EXERCISE REQUIREMENTS →
Exactly as written, output the lines below starting from the first and ending with the line that contains "командира. Рогге, подводя"; omit pictures.

[[ DATASET EXTRACT, beginning ]]

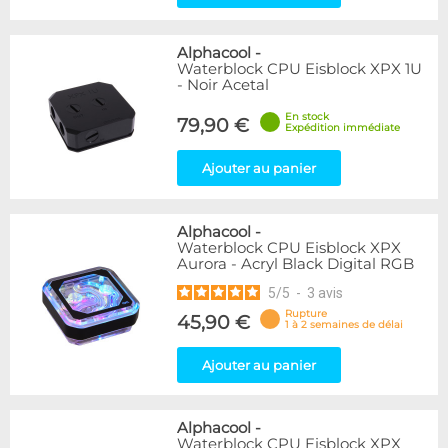
Alphacool
-
Waterblock CPU Eisblock XPX 1U
- Noir Acetal
En stock
79,90 €
Expédition immédiate
Ajouter au panier
Alphacool
-
Waterblock CPU Eisblock XPX
Aurora - Acryl Black Digital RGB
5
/
5
-
3
avis
Rupture
45,90 €
1 à 2 semaines de délai
Ajouter au panier
Alphacool
-
Waterblock CPU Eisblock XPX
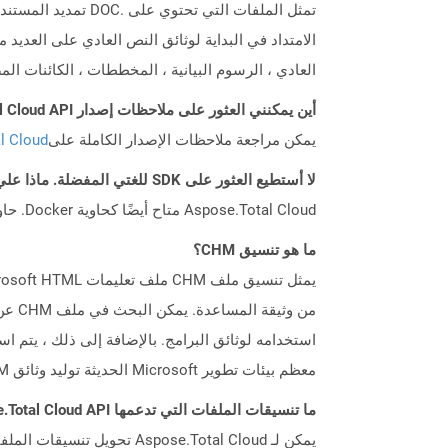
الامتداد في البداية لوثائق النص العادي على العديد
العادي ، الرسوم البيانية ، المخططات ، الكائنات ال
أين يمكنني العثور على ملاحظات إصدار Aspose.Total Cloud API لـ Nodejs؟
يمكن مراجعة ملاحظات الإصدار الكاملة على
tal Cloud
لا أستطيع العثور على SDK للغتي المفضلة. ماذا علي أن أفعل؟
Aspose.Total Cloud متاح أيضًا كحاوية Docker. حاول استخدامه مع cURL في حالة عدم توفر SDK المطلوب بعد.
ما هو تنسيق CHM؟
استخدامه لوثائق البرامج. بالإضافة إلى ذلك ، يتم اس
معظم بيئات تطوير Microsoft الحديثة توليد وثائق CHM من المعلومات المتاحة في التطبيق.
ما تنسيقات الملفات التي تدعمها Aspose.Total Cloud API؟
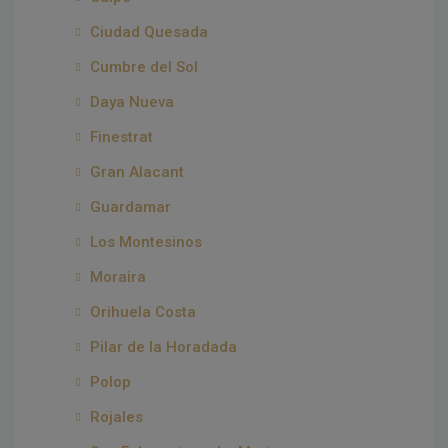
Ciudad Quesada
Cumbre del Sol
Daya Nueva
Finestrat
Gran Alacant
Guardamar
Los Montesinos
Moraira
Orihuela Costa
Pilar de la Horadada
Polop
Rojales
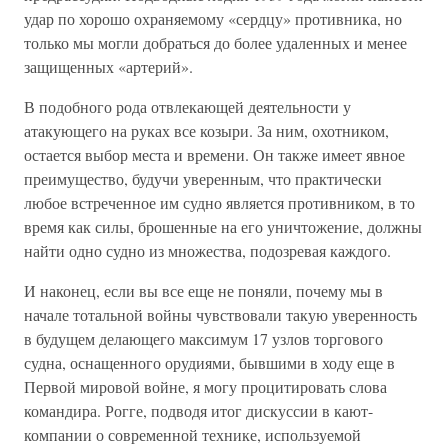
удар по хорошо охраняемому «сердцу» противника, но
только мы могли добраться до более удаленных и менее
защищенных «артерий».
В подобного рода отвлекающей деятельности у
атакующего на руках все козыри. За ним, охотником,
остается выбор места и времени. Он также имеет явное
преимущество, будучи уверенным, что практически
любое встреченное им судно является противником, в то
время как силы, брошенные на его уничтожение, должны
найти одно судно из множества, подозревая каждого.
И наконец, если вы все еще не поняли, почему мы в
начале тотальной войны чувствовали такую уверенность
в будущем делающего максимум 17 узлов торгового
судна, оснащенного орудиями, бывшими в ходу еще в
Первой мировой войне, я могу процитировать слова
командира. Рогге, подводя итог дискуссии в кают-
компании о современной технике, используемой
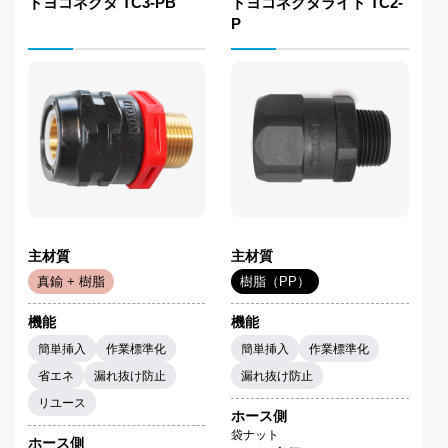
トヨコネクタ TC3-PB
トヨコネクタライト TC2-
P
主材質
主材質
真鍮 + 樹脂
樹脂（PP）
機能
機能
簡単挿入
作業標準化
簡単挿入
作業標準化
省エネ
漏れ抜け防止
漏れ抜け防止
リユース
ホース側
袋ナット
ホース側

[[ DATASET EXTRACT, end ]]

WRITTEN RESPONSE →
Alphacool
-
Waterblock CPU Eisblock XPX 1U
- Noir Acetal
En stock
79,90 €
Expédition immédiate
Ajouter au panier
Alphacool
-
Waterblock CPU Eisblock XPX
Aurora - Acryl Black Digital RGB
5
/
5
-
3
avis
Rupture
45,90 €
1 à 2 semaines de délai
Ajouter au panier
Alphacool
-
Waterblock CPU Eisblock XPX
الامتداد في البداية لوثائق النص العادي على العديد
العادي ، الرسوم البيانية ، المخططات ، الكائنات ال
أين يمكنني العثور على ملاحظات إصدار Aspose.Total Cloud API لـ Nodejs؟
يمكن مراجعة ملاحظات الإصدار الكاملة على
tal Cloud
لا أستطيع العثور على SDK للغتي المفضلة. ماذا علي أن أفعل؟
Aspose.Total Cloud متاح أيضًا كحاوية Docker. حاول استخدامه مع cURL في حالة عدم توفر SDK المطلوب بعد.
ما هو تنسيق CHM؟
استخدامه لوثائق البرامج. بالإضافة إلى ذلك ، يتم اس
معظم بيئات تطوير Microsoft الحديثة توليد وثائق CHM من المعلومات المتاحة في التطبيق.
ما تنسيقات الملفات التي تدعمها Aspose.Total Cloud API؟
Ciudad Quesada
Cumbre del Sol
Daya Nueva
Finestrat
Gran Alacant
Guardamar
Los Montesinos
Moraira
Orihuela Costa
Pilar de la Horadada
Polop
Rojales
удар по хорошо охраняемому «сердцу» противника, но
только мы могли добраться до более удаленных и менее
защищенных «артерий».
В подобного рода отвлекающей деятельности у
атакующего на руках все козыри. За ним, охотником,
остается выбор места и времени. Он также имеет явное
преимущество, будучи уверенным, что практически
любое встреченное им судно является противником, в то
время как силы, брошенные на его уничтожение, должны
найти одно судно из множества, подозревая каждого.
И наконец, если вы все еще не поняли, почему мы в
начале тотальной войны чувствовали такую уверенность
в будущем делающего максимум 17 узлов торгового
судна, оснащенного орудиями, бывшими в ходу еще в
Первой мировой войне, я могу процитировать слова
командира. Рогге, подводя итог дискуссии в кают-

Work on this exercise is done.